[LTP] [BUG] oom hangs the system, NMI backtrace shows most CPUs in shrink_slab

Wed Jan 20 16:54:56 CET 2016

Tejun Heo wrote:
> On Wed, Jan 20, 2016 at 10:17:23PM +0900, Tetsuo Handa wrote:
> > What happens if memory allocation requests from items using this workqueue
> > got stuck due to OOM livelock? Are pending items in this workqueue cannot
> > be processed because this workqueue was created without WQ_MEM_RECLAIM?
> 
> If something gets stuck due to OOM livelock, anything which tries to
> allocate memory can hang.  That's why it's called a livelock.
> WQ_MEM_RECLAIM or not wouldn't make any difference.
> 
> > I don't know whether accessing swap memory depends on this workqueue.
> > But if disk driver depends on this workqueue for accessing swap partition
> > on the disk, some event is looping inside memory allocator will result in
> > unable to process disk I/O request for accessing swap partition on the disk?
> 
> What you're saying is too vauge for me to decipher exactly what you
> have on mind.  Can you please elaborate?
> 

In this thread ( http://lkml.kernel.org/r/569D06F8.4040209@redhat.com )
Jan hit an OOM stall where free memory does not increase even after OOM
victim and dying tasks terminated.
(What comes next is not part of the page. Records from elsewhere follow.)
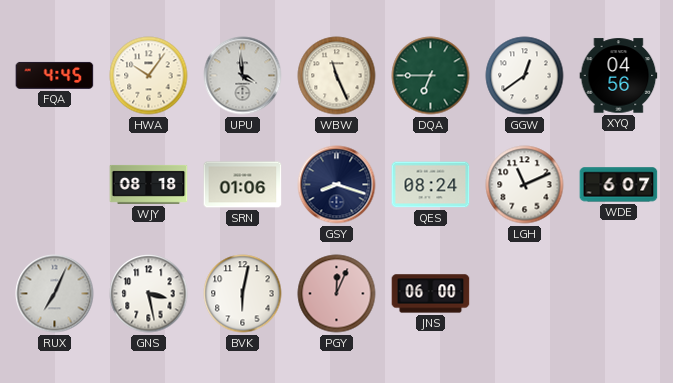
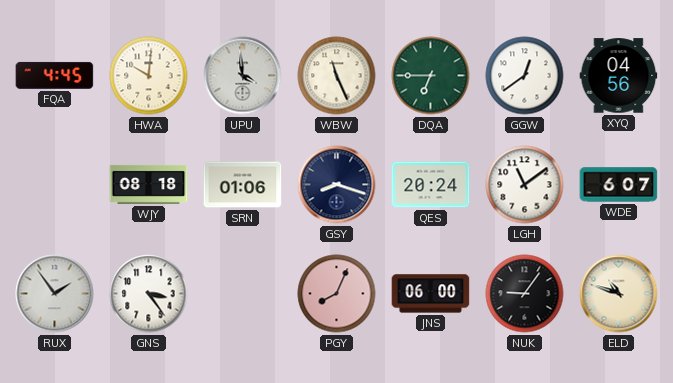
HWA: 10:06 -> 10:01
QES: 08:24 -> 20:24
LGH: 11:11 -> 11:09
RUX: 7:04 -> 1:54
GNS: 3:28 -> 3:24
BVK: 6:02 -> none
PGY: 12:04 -> 8:04
NUK: none -> 9:06
ELD: none -> 10:48
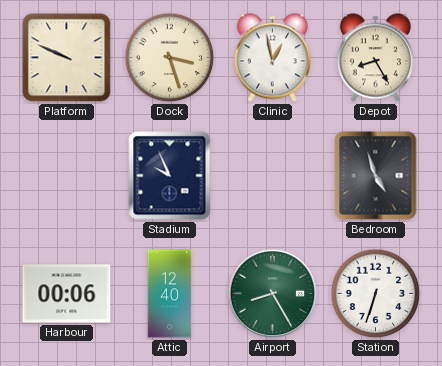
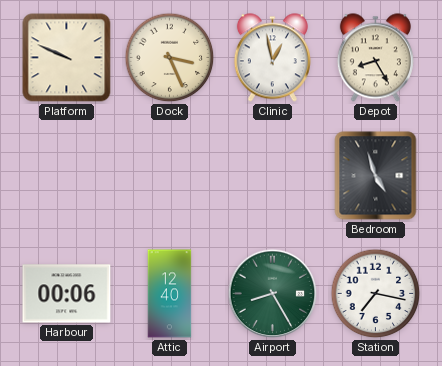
Dock: 3:27 -> 3:26
Stadium: 9:56 -> none
Station: 6:33 -> 7:17
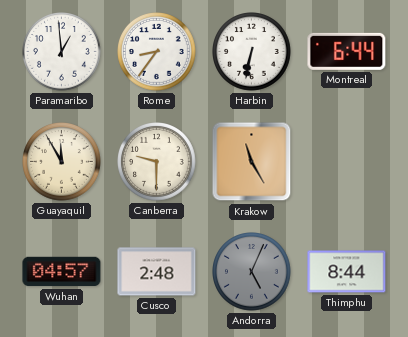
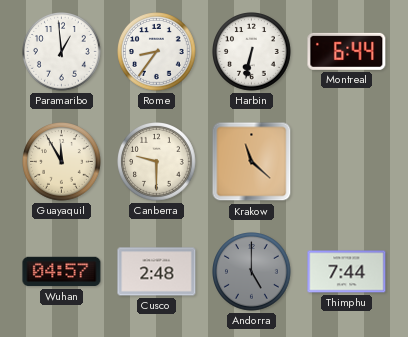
Krakow: 11:25 -> 11:22
Andorra: 5:04 -> 5:00
Thimphu: 8:44 -> 7:44
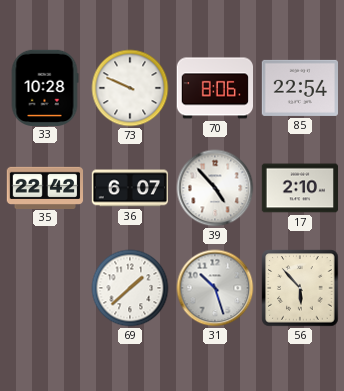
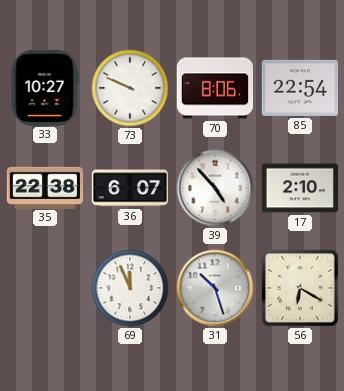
33: 10:28 -> 10:27
35: 22:42 -> 22:38
69: 1:38 -> 11:56
56: 5:53 -> 6:20
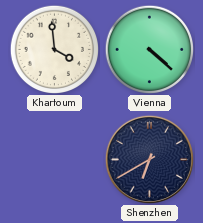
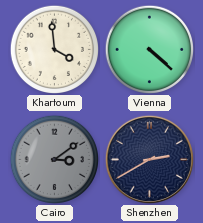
Cairo: none -> 3:09
Shenzhen: 6:40 -> 2:40
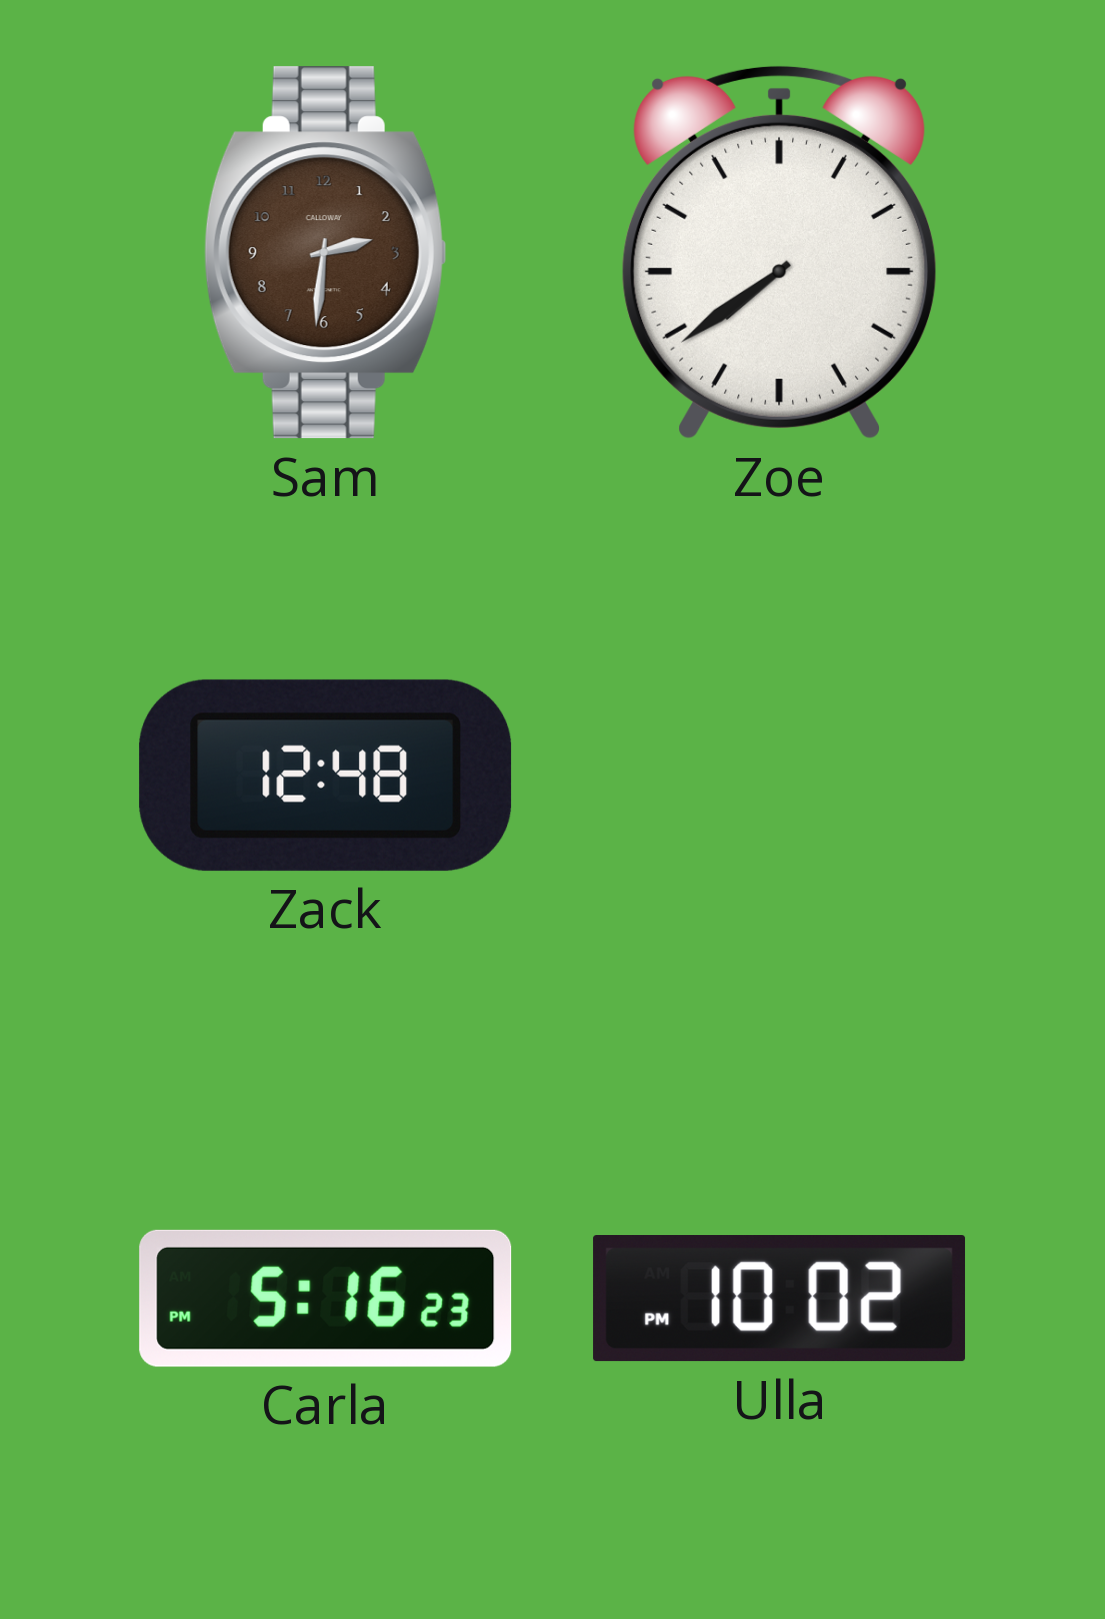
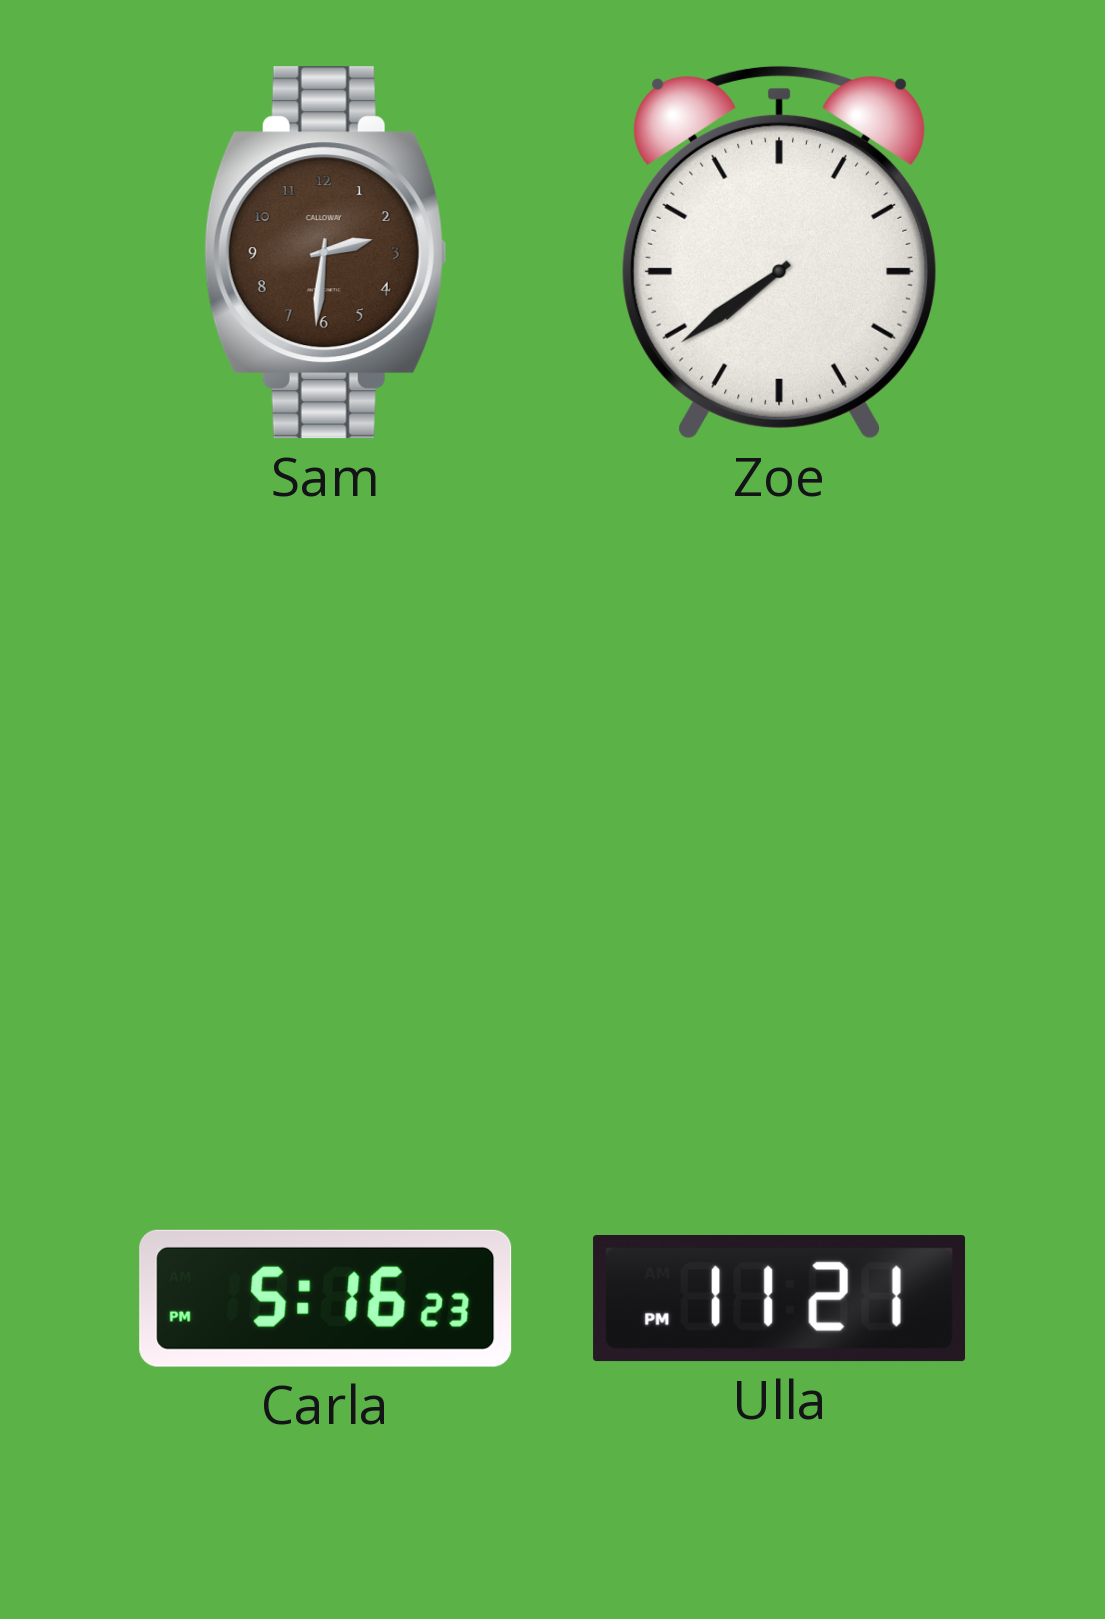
Zack: 12:48 -> none
Ulla: 10:02 -> 11:21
I'm wondering why such thing can happen.

Since "Swap cache stats:" stopped increasing immediately after the OOM
stall began, I'm suspecting possibility that disk I/O event which is
needed for accessing swap memory is deferred due to cdrom I/O event
stalling at memory allocation when that disk I/O event is needed for
increasing free memory.

  [ 6915.253288] MemAlloc: kworker/1:1(20708) seq=48 gfp=0x2400000 order=0 delay=20248 
  [ 6915.301353] MemAlloc: oom01(22011) seq=5135 gfp=0x24280ca order=0 delay=20641 
  [ 6915.317280] MemAlloc: oom01(22013) seq=5101 gfp=0x24280ca order=0 delay=20641 

Maybe retesting with show_workqueue_state() added answers my question.